ASSIGNMENT:
Leaving the pictures out, transcribe the records below exactly.

[Start of Attachment]

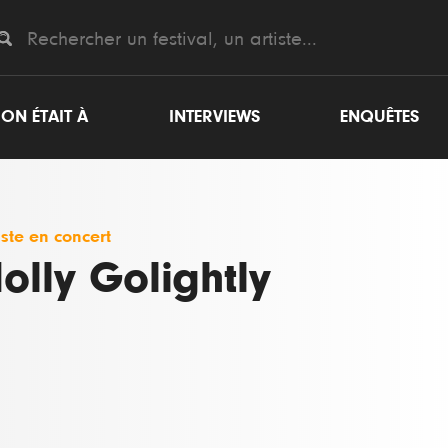
ON ÉTAIT À
INTERVIEWS
ENQUÊTES
iste en concert
olly Golightly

[End of Attachment]

EXERCISE ANSWER:
ON ÉTAIT À
INTERVIEWS
ENQUÊTES
iste en concert
olly Golightly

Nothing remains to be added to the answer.